Your goal: An exact copy of the entries below is required, with all pictures removed.

Task inputs:
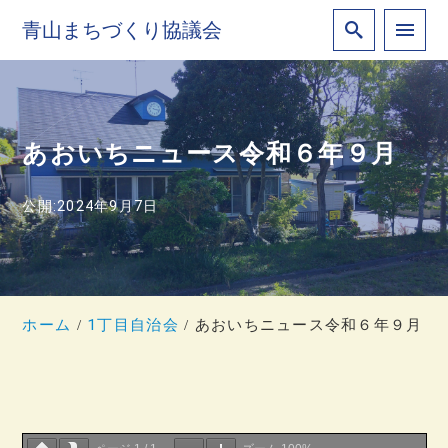
青山まちづくり協議会
あおいちニュース令和６年９月
公開:2024年9月7日
ホーム
1丁目自治会
あおいちニュース令和６年９月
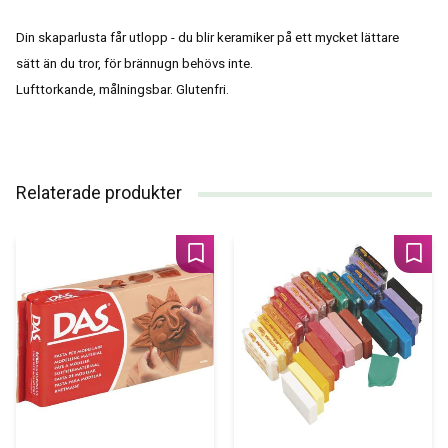
Din skaparlusta får utlopp - du blir keramiker på ett mycket lättare
sätt än du tror,
för brännugn behövs inte.
Lufttorkande, målningsbar. Glutenfri.
Relaterade produkter
Lägg till i favoriter
Lägg 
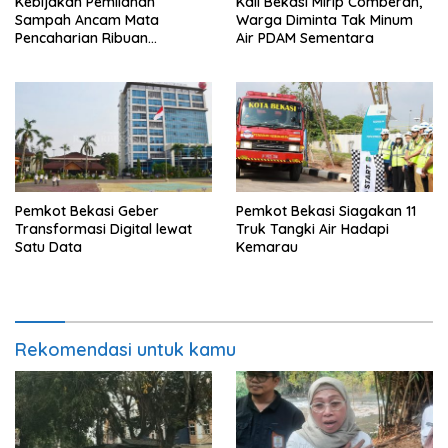
Kebijakan Pemilahan
Kali Bekasi Mirip Comberan,
Sampah Ancam Mata
Warga Diminta Tak Minum
Pencaharian Ribuan
Air PDAM Sementara
Pemulung Bantargebang, IPI
Minta Perhatian Pemerintah
Pemkot Bekasi Geber
Pemkot Bekasi Siagakan 11
Transformasi Digital lewat
Truk Tangki Air Hadapi
Satu Data
Kemarau
Rekomendasi untuk kamu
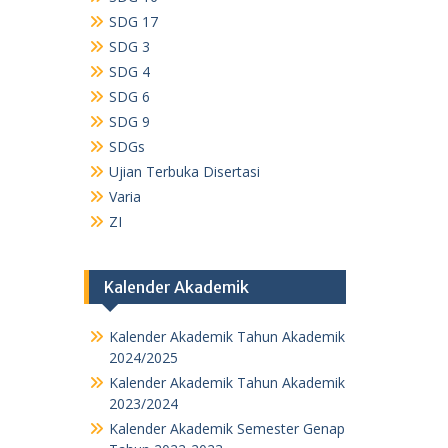
SDG 17
SDG 3
SDG 4
SDG 6
SDG 9
SDGs
Ujian Terbuka Disertasi
Varia
ZI
Kalender Akademik
Kalender Akademik Tahun Akademik
2024/2025
Kalender Akademik Tahun Akademik
2023/2024
Kalender Akademik Semester Genap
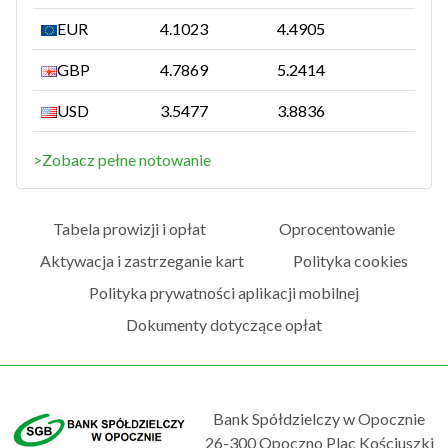
EUR
4.1023
4.4905
GBP
4.7869
5.2414
USD
3.5477
3.8836
>Zobacz pełne notowanie
Tabela prowizji i opłat
Oprocentowanie
Aktywacja i zastrzeganie kart
Polityka cookies
Polityka prywatności aplikacji mobilnej
Dokumenty dotyczące opłat
Bank Spółdzielczy w Opocznie
26-300 Opoczno Plac Kościuszki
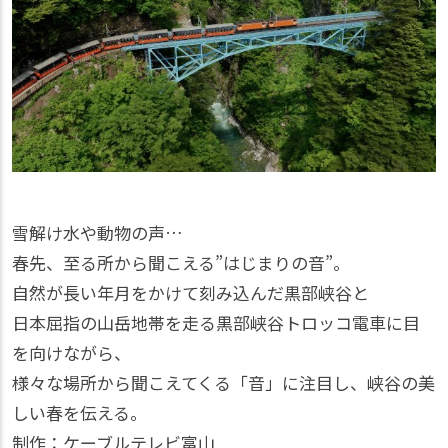
雪解け水や動物の声…
春先、至る所から聞こえる”はじまりの音”。
自然が長い年月をかけて刻み込んだ黒部峡谷と
日本屈指の山岳地帯を走る黒部峡谷トロッコ電車に目
を向けながら、
様々な場所から聞こえてくる「音」に注目し、峡谷の美
しい春を伝える。
制作：ケーブルテレビ富山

Solution to the problem:
青山まちづくり協議会
あおいちニュース令和６年９月
公開:2024年9月7日
ホーム
1丁目自治会
あおいちニュース令和６年９月
Din skaparlusta får utlopp - du blir keramiker på ett mycket lättare
sätt än du tror,
för brännugn behövs inte.
Lufttorkande, målningsbar. Glutenfri.
Relaterade produkter
Lägg till i favoriter
Lägg 
Kebijakan Pemilahan
Kali Bekasi Mirip Comberan,
Sampah Ancam Mata
Warga Diminta Tak Minum
Pencaharian Ribuan
Air PDAM Sementara
Pemulung Bantargebang, IPI
Minta Perhatian Pemerintah
Pemkot Bekasi Geber
Pemkot Bekasi Siagakan 11
Transformasi Digital lewat
Truk Tangki Air Hadapi
Satu Data
Kemarau
Rekomendasi untuk kamu
SDG 17
SDG 3
SDG 4
SDG 6
SDG 9
SDGs
Ujian Terbuka Disertasi
Varia
ZI
Kalender Akademik
Kalender Akademik Tahun Akademik
2024/2025
Kalender Akademik Tahun Akademik
2023/2024
Kalender Akademik Semester Genap
EUR
4.1023
4.4905
GBP
4.7869
5.2414
USD
3.5477
3.8836
>Zobacz pełne notowanie
Tabela prowizji i opłat
Oprocentowanie
Aktywacja i zastrzeganie kart
Polityka cookies
Polityka prywatności aplikacji mobilnej
Dokumenty dotyczące opłat
Bank Spółdzielczy w Opocznie
26-300 Opoczno Plac Kościuszki
雪解け水や動物の声…
春先、至る所から聞こえる”はじまりの音”。
自然が長い年月をかけて刻み込んだ黒部峡谷と
日本屈指の山岳地帯を走る黒部峡谷トロッコ電車に目
を向けながら、
様々な場所から聞こえてくる「音」に注目し、峡谷の美
しい春を伝える。
制作：ケーブルテレビ富山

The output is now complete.